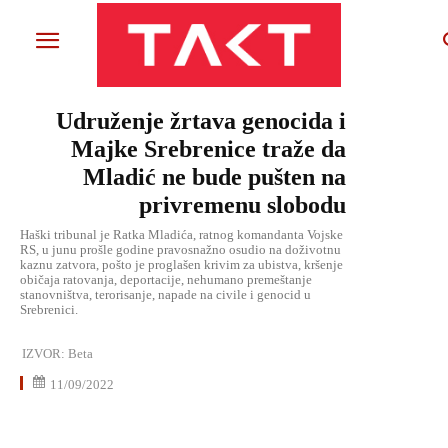
Udruženje žrtava genocida i
Majke Srebrenice traže da
Mladić ne bude pušten na
privremenu slobodu
Haški tribunal je Ratka Mladića, ratnog komandanta Vojske
RS, u junu prošle godine pravosnažno osudio na doživotnu
kaznu zatvora, pošto je proglašen krivim za ubistva, kršenje
običaja ratovanja, deportacije, nehumano premeštanje
stanovništva, terorisanje, napade na civile i genocid u
Srebrenici.
IZVOR:
Beta
11/09/2022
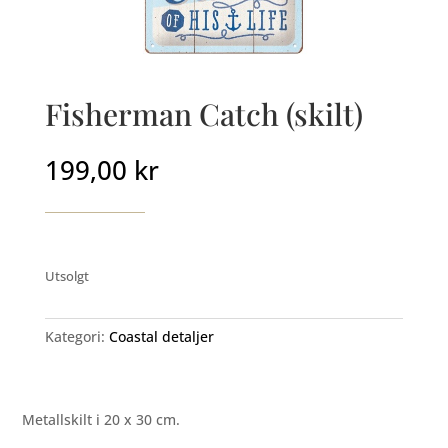
Fisherman Catch (skilt)
199,00
kr
Utsolgt
Kategori:
Coastal detaljer
Metallskilt i 20 x 30 cm.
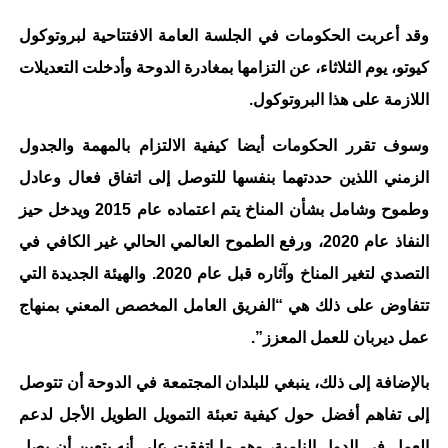
وقد أعربت الحكومات في الجلسة العامة الافتتاحية لبروتوكول
كيوتو، يوم الثلاثاء، عن التزامها بمغادرة الدوحة وأدخلت التعديلات
اللازمة على هذا البروتوكول.
وسوف تقرر الحكومات أيضا كيفية الالتزام بالمهمة والجدول
الزمني اللذين حددتهما بنفسها للتوصل إلى اتفاق فعال وعادل
وطموح وشامل بشأن المناخ يتم اعتماده عام 2015 ويدخل حيز
النفاذ عام 2020، ورفع الطموح العالمي الحالي غير الكافي في
التصدي لتغير المناخ وآثاره قبل عام 2020. والهيئة الجديدة التي
تتفاوض على ذلك هي “الفريق العامل المخصص المعني بمنهاج
عمل ديربان للعمل المعزز”.
بالإضافة إلى ذلك، ينبغي للبلدان المجتمعة في الدوحة أن تتوصل
إلى تفاهم أفضل حول كيفية تعبئة التمويل الطويل الأجل لدعم
العمل في الدول النامية، وهو ما اتفقت على أنه يتعين أن يصل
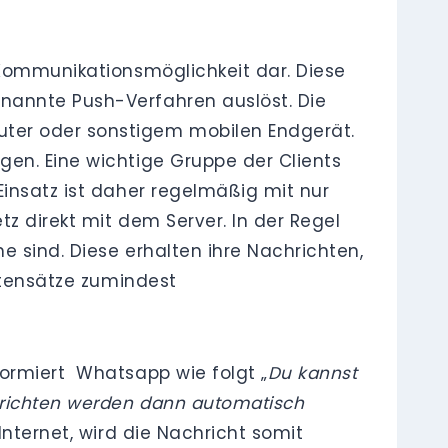
 Kommunikationsmöglichkeit dar. Diese
nannte Push-Verfahren auslöst. Die
uter oder sonstigem mobilen Endgerät.
gen. Eine wichtige Gruppe der Clients
Einsatz ist daher regelmäßig mit nur
z direkt mit dem Server. In der Regel
e sind. Diese erhalten ihre Nachrichten,
Datensätze zumindest
formiert Whatsapp wie folgt „
Du kannst
chrichten werden dann automatisch
Internet, wird die Nachricht somit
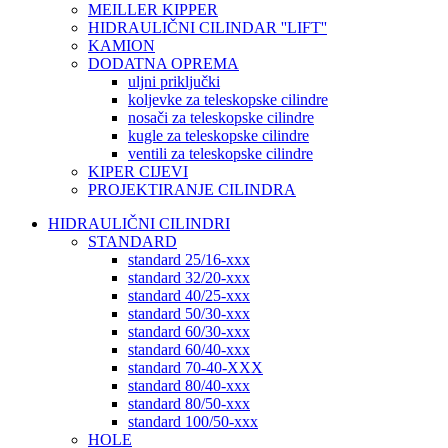
MEILLER KIPPER
HIDRAULIČNI CILINDAR ''LIFT''
KAMION
DODATNA OPREMA
uljni priključki
koljevke za teleskopske cilindre
nosači za teleskopske cilindre
kugle za teleskopske cilindre
ventili za teleskopske cilindre
KIPER CIJEVI
PROJEKTIRANJE CILINDRA
HIDRAULIČNI CILINDRI
STANDARD
standard 25/16-xxx
standard 32/20-xxx
standard 40/25-xxx
standard 50/30-xxx
standard 60/30-xxx
standard 60/40-xxx
standard 70-40-XXX
standard 80/40-xxx
standard 80/50-xxx
standard 100/50-xxx
HOLE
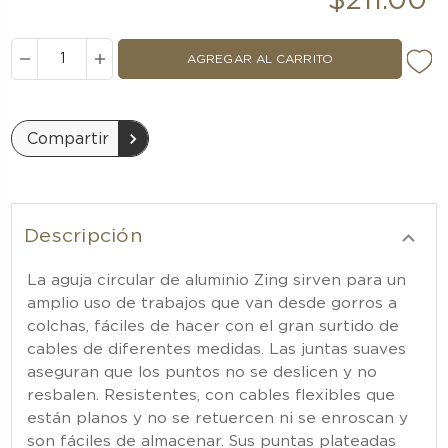
$211.00
DISMINUIR
AUMENTAR
LA
LA
CANTIDAD:
CANTIDAD:
Compartir
Descripción
La aguja circular de aluminio Zing sirven para un
amplio uso de trabajos que van desde gorros a
colchas, fáciles de hacer con el gran surtido de
cables de diferentes medidas. Las juntas suaves
aseguran que los puntos no se deslicen y no
resbalen. Resistentes, con cables flexibles que
están planos y no se retuercen ni se enroscan y
son fáciles de almacenar. Sus puntas plateadas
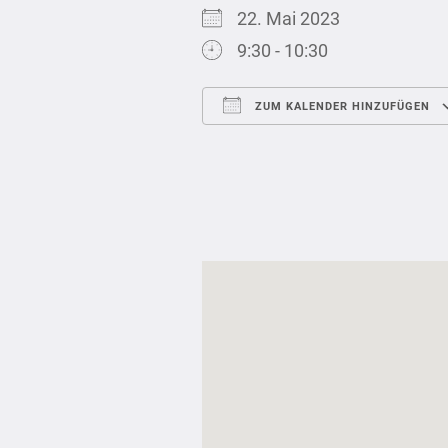
22. Mai 2023
9:30 - 10:30
ZUM KALENDER HINZUFÜGEN
ICS herunterladen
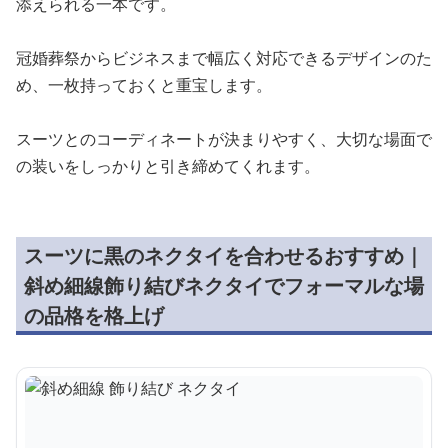
添えられる一本です。
冠婚葬祭からビジネスまで幅広く対応できるデザインのた
め、一枚持っておくと重宝します。
スーツとのコーディネートが決まりやすく、大切な場面で
の装いをしっかりと引き締めてくれます。
スーツに黒のネクタイを合わせるおすすめ｜
斜め細線飾り結びネクタイでフォーマルな場
の品格を格上げ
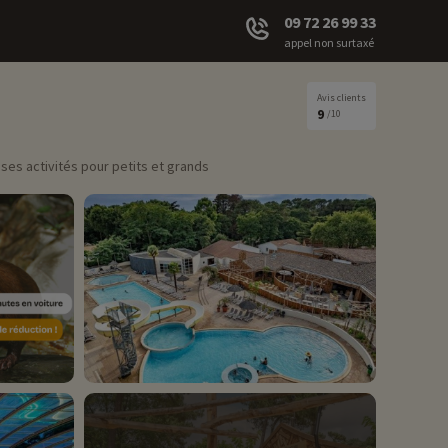
09 72 26 99 33
appel non surtaxé
Avis clients
9
/10
es activités pour petits et grands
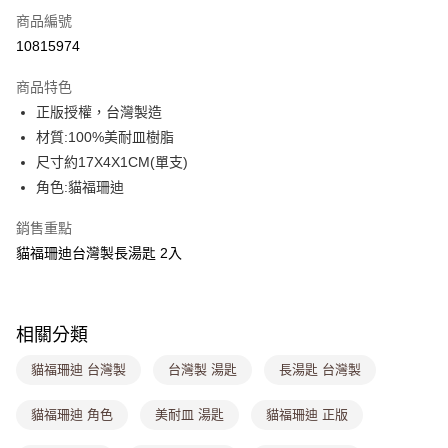
商品編號
超商取貨付款
10815974
LINE Pay
商品特色
Apple Pay
正版授權，台灣製造
材質:100%美耐皿樹脂
街口支付
尺寸約17X4X1CM(單支)
悠遊付
角色:貓福珊迪
Google Pay
銷售重點
貓福珊迪台灣製長湯匙 2入
大哥付你分期
相關說明
【大哥付你分期使用說明】
ATM付款
1.本服務由台灣大哥大提供，台灣大哥大用戶可立即使用無須另外申請。
相關分類
2.付款方式選擇「大哥付你分期」，訂單成立後會自動跳轉到大哥付的交易
流程，驗證手機門號後，選擇欲分期的期數、繳款截止日，確認付款後即完
運送方式
貓福珊迪 台灣製
台灣製 湯匙
長湯匙 台灣製
成交易。
3.實際核准額度、可分期數及費用金額請依後續交易確認頁面所載為準。
全家取貨付款
4.訂單成立30分鐘內，如未前往確認交易或遇審核未通過，訂單將自動取
貓福珊迪 角色
美耐皿 湯匙
貓福珊迪 正版
每筆NT$80，滿NT$1,000(含以上)免運費
消。如遇「轉專審核」未通過狀況，表示未達大哥付你分期系統評分，恕無
法說明評估內容。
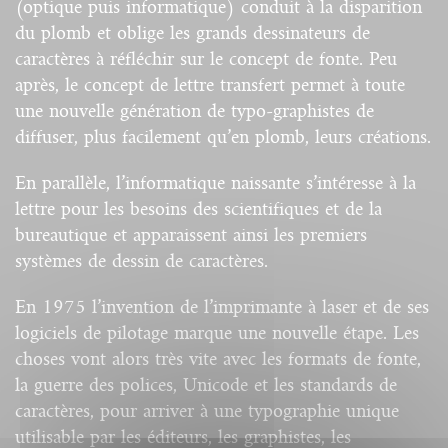
(optique puis informatique) conduit à la disparition
du plomb et oblige les grands dessinateurs de
caractères à réfléchir sur le concept de fonte. Peu
après, le concept de lettre transfert permet à toute
une nouvelle génération de typo-graphistes de
diffuser, plus facilement qu’en plomb, leurs créations.
En parallèle, l’informatique naissante s’intéresse à la
lettre pour les besoins des scientifiques et de la
bureautique et apparaissent ainsi les premiers
systèmes de dessin de caractères.
En 1975 l’invention de l’imprimante à laser et de ses
logiciels de pilotage marque une nouvelle étape. Les
choses vont alors très vite avec les formats de fonte,
la guerre des polices, Unicode et les standards de
caractères, pour arriver à une typographie unique
utilisable par les éditeurs, les graphistes, les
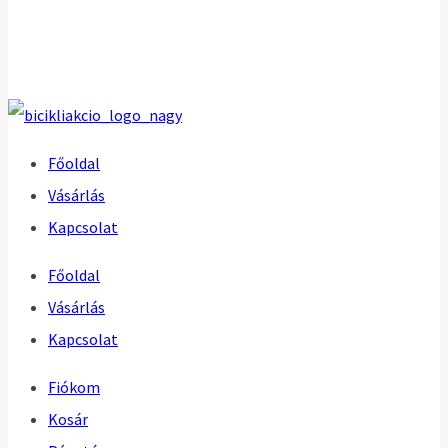
Főoldal
Vásárlás
Kapcsolat
Főoldal
Vásárlás
Kapcsolat
Fiókom
Kosár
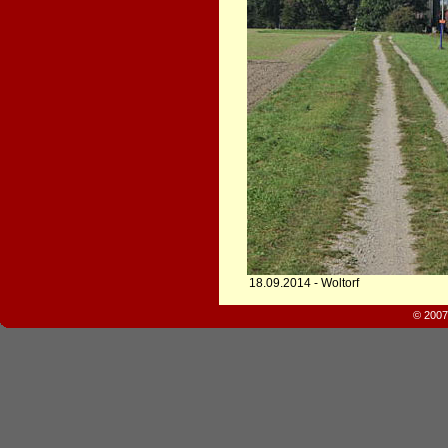
18.09.2014 - Woltorf
© 2007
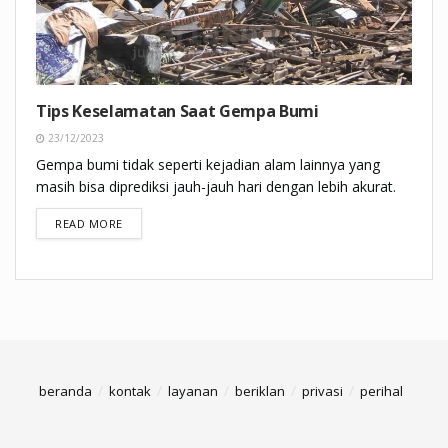
Tips Keselamatan Saat Gempa Bumi
23/12/2023
Gempa bumi tidak seperti kejadian alam lainnya yang
masih bisa diprediksi jauh-jauh hari dengan lebih akurat.
DETAILS
READ MORE
beranda
kontak
layanan
beriklan
privasi
perihal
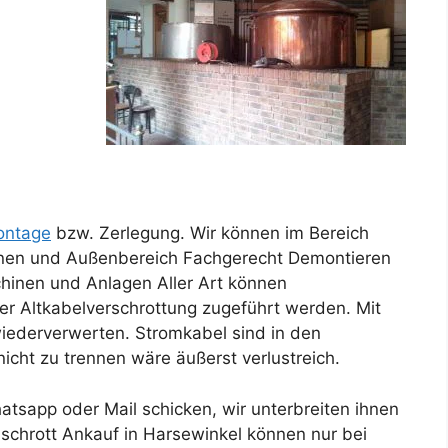
ntage
bzw. Zerlegung. Wir können im Bereich
nnen und Außenbereich Fachgerecht Demontieren
hinen und Anlagen Aller Art können
er Altkabelverschrottung zugeführt werden. Mit
 wiederverwerten. Stromkabel sind in den
Für unseren 
cht zu trennen wäre äußerst verlustreich.
tsapp oder Mail schicken, wir unterbreiten ihnen
lschrott Ankauf in Harsewinkel können nur bei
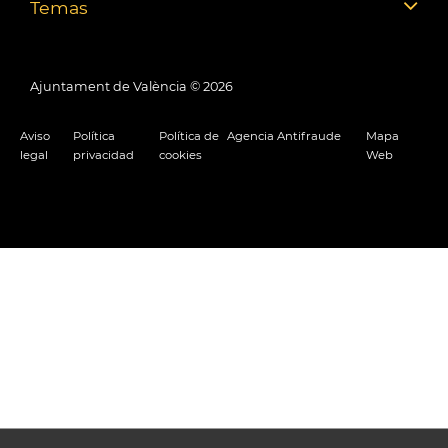
Temas
Ajuntament de València ©
2026
Aviso
Política
Política de
Agencia Antifraude
Mapa
legal
privacidad
cookies
Web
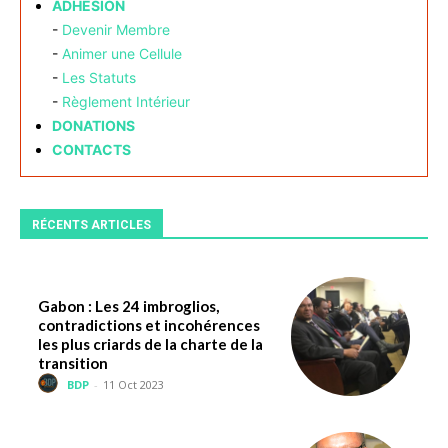
ADHÉSION
-
Devenir Membre
-
Animer une Cellule
-
Les Statuts
-
Règlement Intérieur
DONATIONS
CONTACTS
RÉCENTS ARTICLES
Gabon : Les 24 imbroglios,
contradictions et incohérences
les plus criards de la charte de la
transition
BDP
-
11 Oct 2023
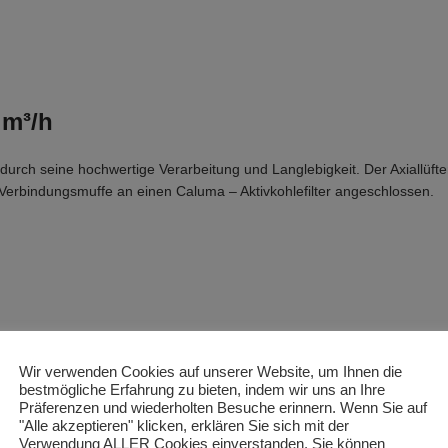
 m³/h
 durch seine hochwertige Verarbeitung und Langlebigkeit. Der Axiallüft
erbindungsmuffe an einen Caluma – Aktivkohlefilter angeschlossen.
Wir verwenden Cookies auf unserer Website, um Ihnen die
bestmögliche Erfahrung zu bieten, indem wir uns an Ihre
Präferenzen und wiederholten Besuche erinnern. Wenn Sie auf
"Alle akzeptieren" klicken, erklären Sie sich mit der
Verwendung ALLER Cookies einverstanden. Sie können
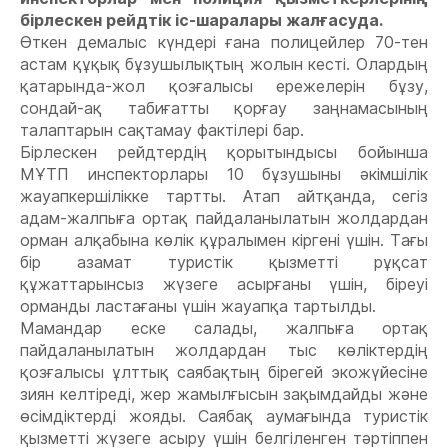
бірлескен рейдтік іс-шаралары жалғасуда.
Өткен демалыс күндері ғана полицейлер 70-тен
астам құқық бұзушылықтың жолын кесті. Олардың
қатарында-жол қозғалысы ережелерін бұзу,
сондай-ақ табиғатты қорғау заңнамасының
талаптарын сақтамау фактілері бар.
Бірлескен рейдтердің қорытындысы бойынша
МҰТП инспекторлары 10 бұзушыны әкімшілік
жауапкершілікке тартты. Атап айтқанда, сегіз
адам-жалпыға ортақ пайдаланылатын жолдардан
орман алқабына көлік құралымен кіргені үшін. Тағы
бір азамат туристік қызметті рұқсат
құжаттарынсыз жүзеге асырғаны үшін, біреуі
орманды ластағаны үшін жауапқа тартылды.
Мамандар еске салады, жалпыға ортақ
пайдаланылатын жолдардан тыс көліктердің
қозғалысы ұлттық саябақтың бірегей экожүйесіне
зиян келтіреді, жер жамылғысын зақымдайды және
өсімдіктерді жояды. Саябақ аумағында туристік
қызметті жүзеге асыру үшін белгіленген тәртіппен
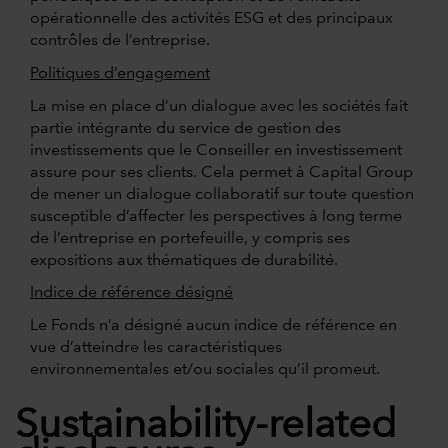
opérationnelle des activités ESG et des principaux
contrôles de l’entreprise.
Politiques d’engagement
La mise en place d’un dialogue avec les sociétés fait
partie intégrante du service de gestion des
investissements que le Conseiller en investissement
assure pour ses clients. Cela permet à Capital Group
de mener un dialogue collaboratif sur toute question
susceptible d’affecter les perspectives à long terme
de l’entreprise en portefeuille, y compris ses
expositions aux thématiques de durabilité.
Indice de référence désigné
Le Fonds n’a désigné aucun indice de référence en
vue d’atteindre les caractéristiques
environnementales et/ou sociales qu’il promeut.
Sustainability-related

= = = = =

**EXERCISE:**
The answer is each line from the entries above in which the word "lettre" occurs.

**OUTPUT:**
après, le concept de lettre transfert permet à toute
lettre pour les besoins des scientifiques et de la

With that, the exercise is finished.